◆ Exercise prompt
Output the entries that follow character for character. Leave every image out.

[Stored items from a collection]
_ _ _ _ _ _ _

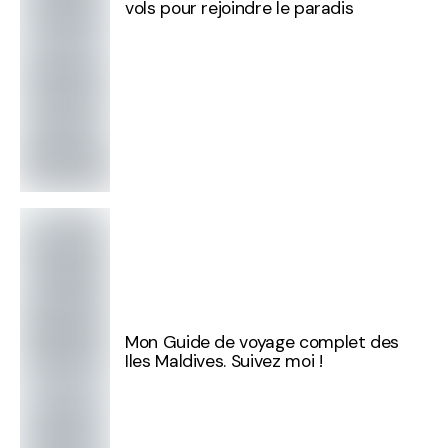
vols pour rejoindre le paradis
Mon Guide de voyage complet des
Iles Maldives. Suivez moi !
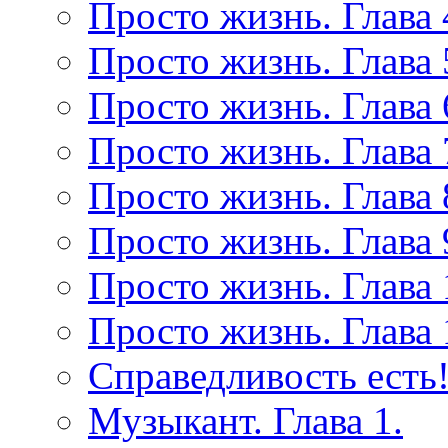
Просто жизнь. Глава 
Просто жизнь. Глава 
Просто жизнь. Глава 
Просто жизнь. Глава 
Просто жизнь. Глава 
Просто жизнь. Глава 
Просто жизнь. Глава 
Просто жизнь. Глава 
Справедливость есть!
Музыкант. Глава 1.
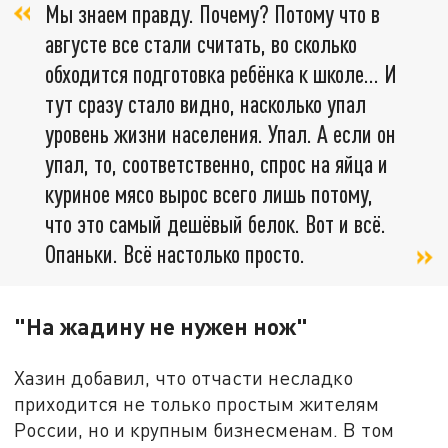
Мы знаем правду. Почему? Потому что в
августе все стали считать, во сколько
обходится подготовка ребёнка к школе… И
тут сразу стало видно, насколько упал
уровень жизни населения. Упал. А если он
упал, то, соответственно, спрос на яйца и
куриное мясо вырос всего лишь потому,
что это самый дешёвый белок. Вот и всё.
Опаньки. Всё настолько просто.
"На жадину не нужен нож"
Хазин добавил, что отчасти несладко
приходится не только простым жителям
России, но и крупным бизнесменам. В том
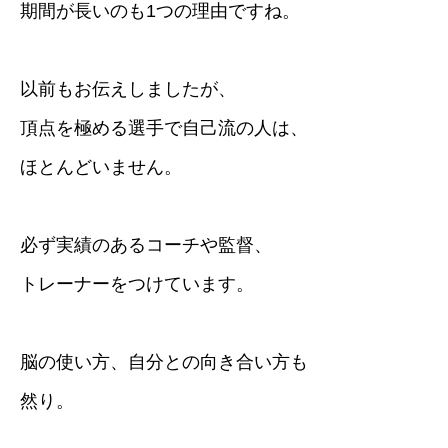
期間が長いのも1つの理由ですね。
以前もお伝えしましたが、
頂点を極める選手で自己流の人は、
ほとんどいません。
必ず実績のあるコーチや監督、
トレーナーをつけています。
脳の使い方、自分との向き合い方も
然り。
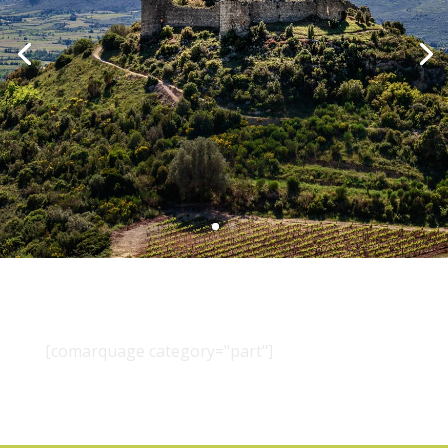
[comarquage category="part"]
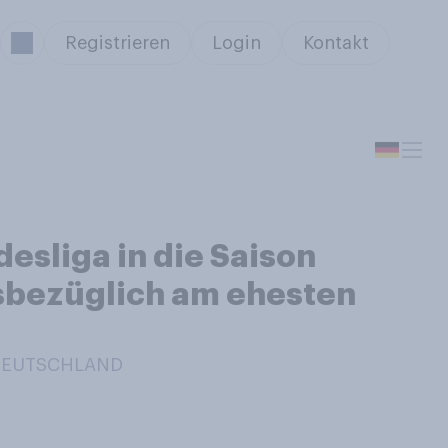
Registrieren
Login
Kontakt
desliga in die Saison
esbezüglich am ehesten
 DEUTSCHLAND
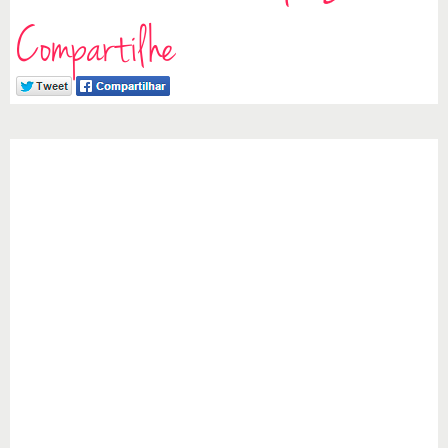
Compartilhe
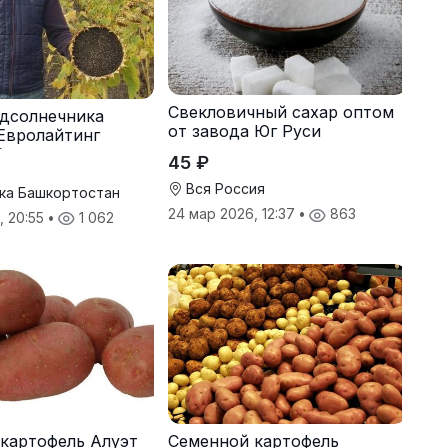
Свекловичный сахар оптом
дсолнечника
от завода Юг Руси
Евролайтинг
G+
45 ₽
Вся Россия
ка Башкортостан
24 мар 2026, 12:37
•
863
, 20:55
•
1 062
картофель Алуэт
Семенной картофель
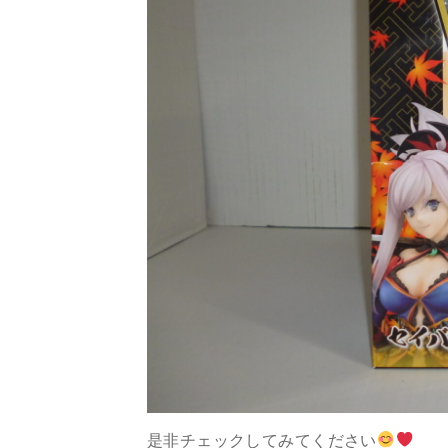
是非チェックしてみてください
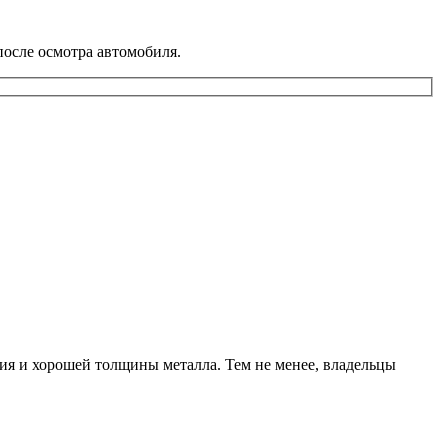
 после осмотра автомобиля.
тия и хорошей толщины металла. Тем не менее, владельцы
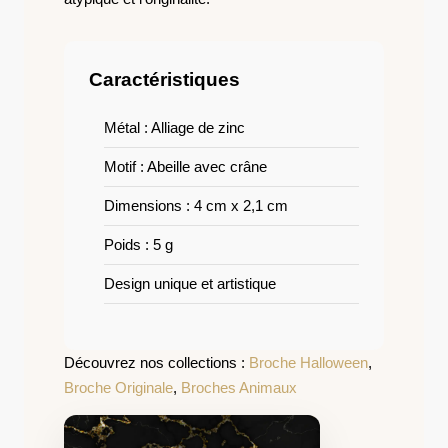
Caractéristiques
Métal : Alliage de zinc
Motif : Abeille avec crâne
Dimensions : 4 cm x 2,1 cm
Poids : 5 g
Design unique et artistique
Découvrez nos collections :
Broche Halloween
,
Broche Originale
,
Broches Animaux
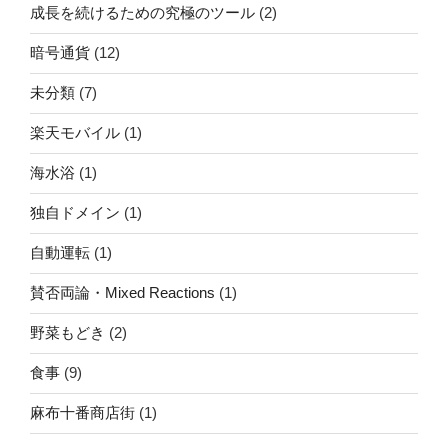
成長を続けるための究極のツール
(2)
暗号通貨
(12)
未分類
(7)
楽天モバイル
(1)
海水浴
(1)
独自ドメイン
(1)
自動運転
(1)
賛否両論・Mixed Reactions
(1)
野菜もどき
(2)
食事
(9)
麻布十番商店街
(1)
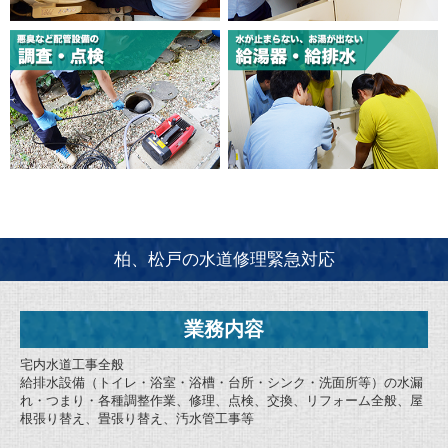
柏、松戸の水道修理緊急対応
業務内容
宅内水道工事全般
給排水設備（トイレ・浴室・浴槽・台所・シンク・洗面所等）の水漏
れ・つまり・各種調整作業、修理、点検、交換、リフォーム全般、屋
根張り替え、畳張り替え、汚水管工事等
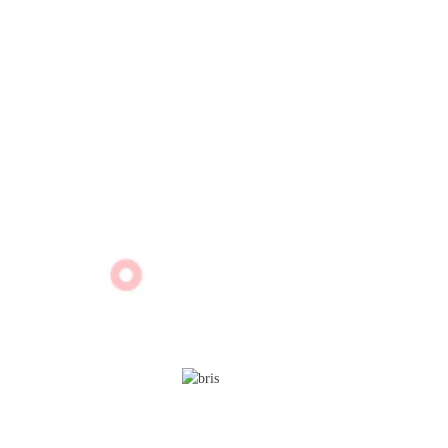
090 95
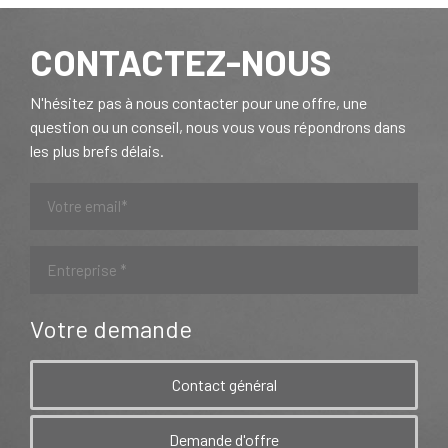
CONTACTEZ-NOUS
N'hésitez pas à nous contacter pour une offre, une
question ou un conseil, nous vous vous répondrons dans
les plus brefs délais.
Votre demande
Contact général
Demande d'offre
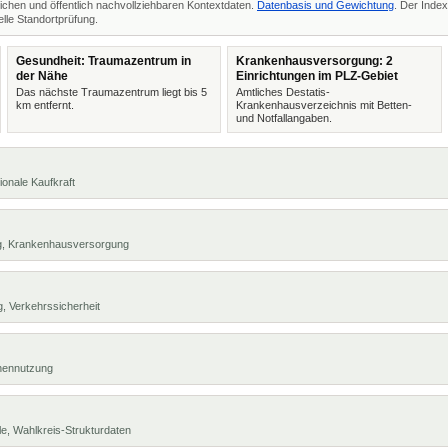
ichen und öffentlich nachvollziehbaren Kontextdaten.
Datenbasis und Gewichtung
. Der Index
lle Standortprüfung.
Gesundheit: Traumazentrum in
Krankenhausversorgung: 2
der Nähe
Einrichtungen im PLZ-Gebiet
Das nächste Traumazentrum liegt bis 5
Amtliches Destatis-
km entfernt.
Krankenhausverzeichnis mit Betten-
und Notfallangaben.
ionale Kaufkraft
ng, Krankenhausversorgung
, Verkehrssicherheit
chennutzung
e, Wahlkreis-Strukturdaten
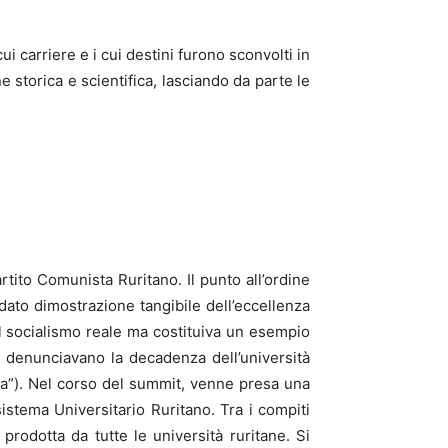
cui carriere e i cui destini furono sconvolti in
 storica e scientifica, lasciando da parte le
tito Comunista Ruritano. Il punto all’ordine
dato dimostrazione tangibile dell’eccellenza
el socialismo reale ma costituiva un esempio
o denunciavano la decadenza dell’università
ana”). Nel corso del summit, venne presa una
sistema Universitario Ruritano. Tra i compiti
 prodotta da tutte le università ruritane. Si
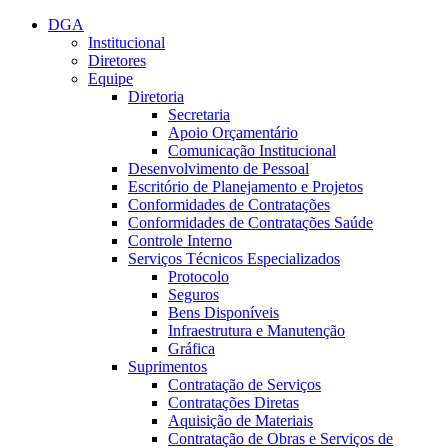
Conteúdo principal
Menu principal
Rodapé
DGA
Institucional
Diretores
Equipe
Diretoria
Secretaria
Apoio Orçamentário
Comunicação Institucional
Desenvolvimento de Pessoal
Escritório de Planejamento e Projetos
Conformidades de Contratações
Conformidades de Contratações Saúde
Controle Interno
Serviços Técnicos Especializados
Protocolo
Seguros
Bens Disponíveis
Infraestrutura e Manutenção
Gráfica
Suprimentos
Contratação de Serviços
Contratações Diretas
Aquisição de Materiais
Contratação de Obras e Serviços de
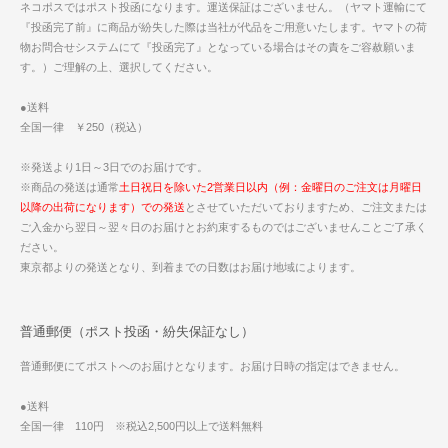
ネコポスではポスト投函になります。運送保証はございません。（ヤマト運輸にて
『投函完了前』に商品が紛失した際は当社が代品をご用意いたします。ヤマトの荷
物お問合せシステムにて『投函完了』となっている場合はその責をご容赦願いま
す。）ご理解の上、選択してください。
●送料
全国一律 ￥250（税込）
※発送より1日～3日でのお届けです。
※商品の発送は通常
土日祝日を除いた2営業日以内（例：金曜日のご注文は月曜日
以降の出荷になります）での発送
とさせていただいておりますため、ご注文または
ご入金から翌日～翌々日のお届けとお約束するものではございませんことご了承く
ださい。
東京都よりの発送となり、到着までの日数はお届け地域によります。
普通郵便（ポスト投函・紛失保証なし）
普通郵便にてポストへのお届けとなります。お届け日時の指定はできません。
●送料
全国一律 110円 ※税込2,500円以上で送料無料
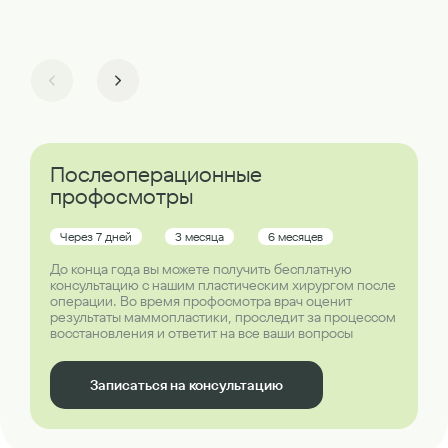
Послеоперационные
профосмотры
Через 7 дней
3 месяца
6 месяцев
До конца года вы можете получить бесплатную
консультацию с нашим пластическим хирургом после
операции. Во время профосмотра врач оценит
результаты маммопластики, проследит за процессом
восстановления и ответит на все ваши вопросы
Записаться на консультацию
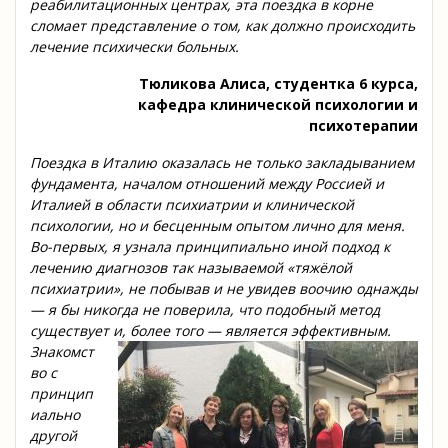
реабилитационных центрах, эта поездка в корне
сломает представление о том, как должно происходить
лечение психически больных.
Тюликова Алиса, студентка 6 курса,
кафедра клинической психологии и
психотерапии
Поездка в Италию оказалась не только закладыванием
фундамента, началом отношений между Россией и
Италией в области психиатрии и клинической
психологии, но и бесценным опытом лично для меня.
Во-первых, я узнала принципиально иной подход к
лечению диагнозов так называемой «тяжёлой
психиатрии», не побывав и не увидев воочию однажды
— я бы никогда не поверила, что подобный метод
существует и, более того — является эффективным.
Знакомст
во с
принцип
иально
другой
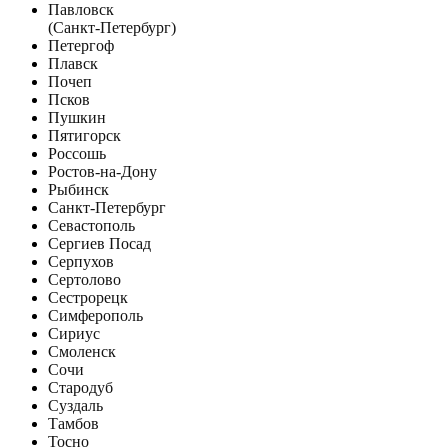
Павловск
(Санкт-Петербург)
Петергоф
Плавск
Почеп
Псков
Пушкин
Пятигорск
Россошь
Ростов-на-Дону
Рыбинск
Санкт-Петербург
Севастополь
Сергиев Посад
Серпухов
Сертолово
Сестрорецк
Симферополь
Сириус
Смоленск
Сочи
Стародуб
Суздаль
Тамбов
Тосно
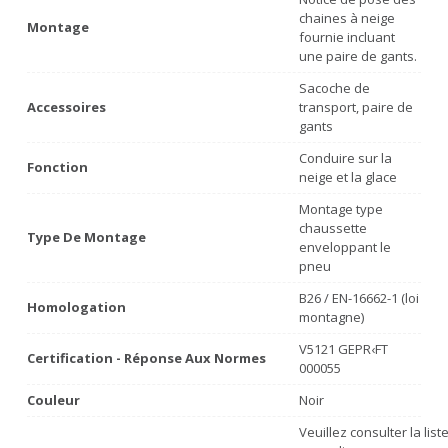
chaines à neige
Montage
fournie incluant
une paire de gants.
Sacoche de
Accessoires
transport, paire de
gants
Conduire sur la
Fonction
neige et la glace
Montage type
chaussette
Type De Montage
enveloppant le
pneu
B26 / EN-16662-1 (loi
Homologation
montagne)
V5121 GEPR‹FT
Certification - Réponse Aux Normes
000055
Couleur
Noir
Veuillez consulter la lis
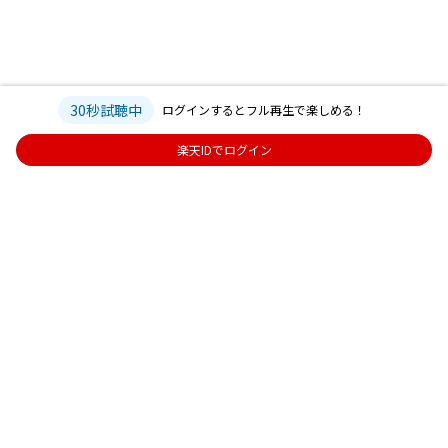
30秒試聴中
ログインするとフル再生で楽しめる！
楽天IDでログイン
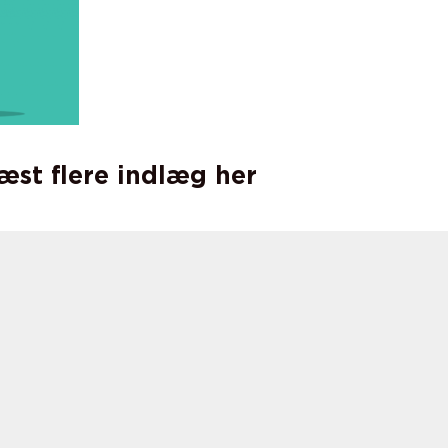
læst flere indlæg her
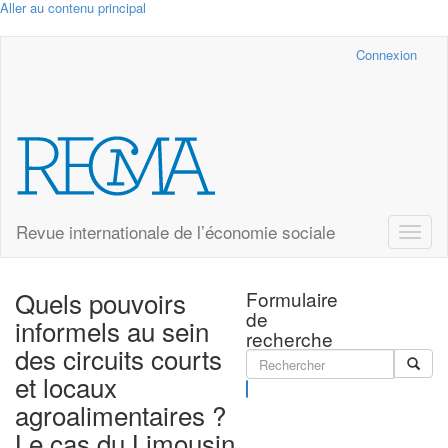
Aller au contenu principal
Cairn.info
Connexion
Revue internationale de l’économie sociale
Toggle
naviga
Quels pouvoirs
Formulaire
de
informels au sein
recherche
des circuits courts
et locaux
Rechercher
agroalimentaires ?
Le cas du Limousin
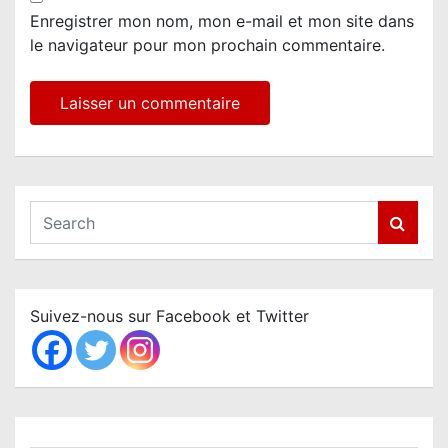
Enregistrer mon nom, mon e-mail et mon site dans
le navigateur pour mon prochain commentaire.
S
e
a
r
c
Suivez-nous sur Facebook et Twitter
h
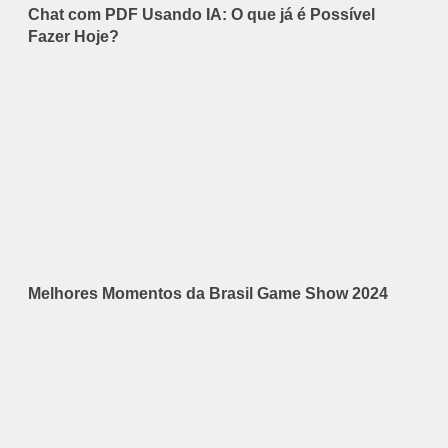
Chat com PDF Usando IA: O que já é Possível
Fazer Hoje?
Melhores Momentos da Brasil Game Show 2024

_ _ _ _ _ _ _

◆ Answer space
vols pour rejoindre le paradis
Mon Guide de voyage complet des
Iles Maldives. Suivez moi !
Просто жизнь. Глава 
Просто жизнь. Глава 
Просто жизнь. Глава 
Просто жизнь. Глава 
Просто жизнь. Глава 
Просто жизнь. Глава 
Просто жизнь. Глава 
Просто жизнь. Глава 
Справедливость есть!
Музыкант. Глава 1.
Мы знаем правду. Почему? Потому что в
августе все стали считать, во сколько
обходится подготовка ребёнка к школе… И
тут сразу стало видно, насколько упал
уровень жизни населения. Упал. А если он
упал, то, соответственно, спрос на яйца и
куриное мясо вырос всего лишь потому,
что это самый дешёвый белок. Вот и всё.
Опаньки. Всё настолько просто.
"На жадину не нужен нож"
Хазин добавил, что отчасти несладко
приходится не только простым жителям
России, но и крупным бизнесменам. В том
期間が長いのも1つの理由ですね。
以前もお伝えしましたが、
頂点を極める選手で自己流の人は、
ほとんどいません。
必ず実績のあるコーチや監督、
トレーナーをつけています。
脳の使い方、自分との向き合い方も
然り。
[comarquage category="part"]
Registrieren
Login
Kontakt
desliga in die Saison
esbezüglich am ehesten
 DEUTSCHLAND
Compartilhe
Свекловичный сахар оптом
дсолнечника
от завода Юг Руси
Евролайтинг
G+
45 ₽
Вся Россия
ка Башкортостан
24 мар 2026, 12:37
•
863
, 20:55
•
1 062
картофель Алуэт
Семенной картофель
是非チェックしてみてください
 после осмотра автомобиля.
тия и хорошей толщины металла. Тем не менее, владельцы
Caractéristiques
Métal : Alliage de zinc
Motif : Abeille avec crâne
Dimensions : 4 cm x 2,1 cm
Poids : 5 g
Design unique et artistique
Découvrez nos collections :
Broche Halloween
,
Broche Originale
,
Broches Animaux
成長を続けるための究極のツール
(2)
暗号通貨
(12)
未分類
(7)
楽天モバイル
(1)
海水浴
(1)
独自ドメイン
(1)
自動運転
(1)
賛否両論・Mixed Reactions
(1)
野菜もどき
(2)
食事
(9)
麻布十番商店街
(1)
柏、松戸の水道修理緊急対応
業務内容
宅内水道工事全般
給排水設備（トイレ・浴室・浴槽・台所・シンク・洗面所等）の水漏
れ・つまり・各種調整作業、修理、点検、交換、リフォーム全般、屋
根張り替え、畳張り替え、汚水管工事等
090 95
CONTACTEZ-NOUS
N'hésitez pas à nous contacter pour une offre, une
question ou un conseil, nous vous vous répondrons dans
les plus brefs délais.
Votre demande
Contact général
Demande d'offre
ichen und öffentlich nachvollziehbaren Kontextdaten.
Datenbasis und Gewichtung
. Der Index
lle Standortprüfung.
Gesundheit: Traumazentrum in
Krankenhausversorgung: 2
der Nähe
Einrichtungen im PLZ-Gebiet
Das nächste Traumazentrum liegt bis 5
Amtliches Destatis-
km entfernt.
Krankenhausverzeichnis mit Betten-
und Notfallangaben.
ionale Kaufkraft
ng, Krankenhausversorgung
, Verkehrssicherheit
chennutzung
e, Wahlkreis-Strukturdaten
cui carriere e i cui destini furono sconvolti in
 storica e scientifica, lasciando da parte le
tito Comunista Ruritano. Il punto all’ordine
dato dimostrazione tangibile dell’eccellenza
el socialismo reale ma costituiva un esempio
o denunciavano la decadenza dell’università
ana”). Nel corso del summit, venne presa una
sistema Universitario Ruritano. Tra i compiti
 prodotta da tutte le università ruritane. Si
Conteúdo principal
Menu principal
Rodapé
DGA
Institucional
Diretores
Equipe
Diretoria
Secretaria
Apoio Orçamentário
Comunicação Institucional
Desenvolvimento de Pessoal
Escritório de Planejamento e Projetos
Conformidades de Contratações
Conformidades de Contratações Saúde
Controle Interno
Serviços Técnicos Especializados
Protocolo
Seguros
Bens Disponíveis
Infraestrutura e Manutenção
Gráfica
Suprimentos
Contratação de Serviços
Contratações Diretas
Aquisição de Materiais
Contratação de Obras e Serviços de
ネコポスではポスト投函になります。運送保証はございません。（ヤマト運輸にて
『投函完了前』に商品が紛失した際は当社が代品をご用意いたします。ヤマトの荷
物お問合せシステムにて『投函完了』となっている場合はその責をご容赦願いま
す。）ご理解の上、選択してください。
●送料
全国一律 ￥250（税込）
※発送より1日～3日でのお届けです。
※商品の発送は通常
土日祝日を除いた2営業日以内（例：金曜日のご注文は月曜日
以降の出荷になります）での発送
とさせていただいておりますため、ご注文または
ご入金から翌日～翌々日のお届けとお約束するものではございませんことご了承く
ださい。
東京都よりの発送となり、到着までの日数はお届け地域によります。
普通郵便（ポスト投函・紛失保証なし）
普通郵便にてポストへのお届けとなります。お届け日時の指定はできません。
●送料
全国一律 110円 ※税込2,500円以上で送料無料
Послеоперационные
профосмотры
Через 7 дней
3 месяца
6 месяцев
До конца года вы можете получить бесплатную
консультацию с нашим пластическим хирургом после
операции. Во время профосмотра врач оценит
результаты маммопластики, проследит за процессом
восстановления и ответит на все ваши вопросы
Записаться на консультацию
реабилитационных центрах, эта поездка в корне
сломает представление о том, как должно происходить
лечение психически больных.
Тюликова Алиса, студентка 6 курса,
кафедра клинической психологии и
психотерапии
Поездка в Италию оказалась не только закладыванием
фундамента, началом отношений между Россией и
Италией в области психиатрии и клинической
психологии, но и бесценным опытом лично для меня.
Во-первых, я узнала принципиально иной подход к
лечению диагнозов так называемой «тяжёлой
психиатрии», не побывав и не увидев воочию однажды
— я бы никогда не поверила, что подобный метод
существует и, более того — является эффективным.
Знакомст
во с
принцип
иально
другой
Павловск
(Санкт-Петербург)
Петергоф
Плавск
Почеп
Псков
Пушкин
Пятигорск
Россошь
Ростов-на-Дону
Рыбинск
Санкт-Петербург
Севастополь
Сергиев Посад
Серпухов
Сертолово
Сестрорецк
Симферополь
Сириус
Смоленск
Сочи
Стародуб
Суздаль
Тамбов
Тосно
chaines à neige
Montage
fournie incluant
une paire de gants.
Sacoche de
Accessoires
transport, paire de
gants
Conduire sur la
Fonction
neige et la glace
Montage type
chaussette
Type De Montage
enveloppant le
pneu
B26 / EN-16662-1 (loi
Homologation
montagne)
V5121 GEPR‹FT
Certification - Réponse Aux Normes
000055
Couleur
Noir
Veuillez consulter la lis
30秒試聴中
ログインするとフル再生で楽しめる！
楽天IDでログイン
læst flere indlæg her
Aller au contenu principal
Cairn.info
Connexion
Revue internationale de l’économie sociale
Toggle
naviga
Quels pouvoirs
Formulaire
de
informels au sein
recherche
des circuits courts
et locaux
Rechercher
agroalimentaires ?
Le cas du Limousin
Enregistrer mon nom, mon e-mail et mon site dans
le navigateur pour mon prochain commentaire.
S
e
a
r
c
Suivez-nous sur Facebook et Twitter
h
Chat com PDF Usando IA: O que já é Possível
Fazer Hoje?
Melhores Momentos da Brasil Game Show 2024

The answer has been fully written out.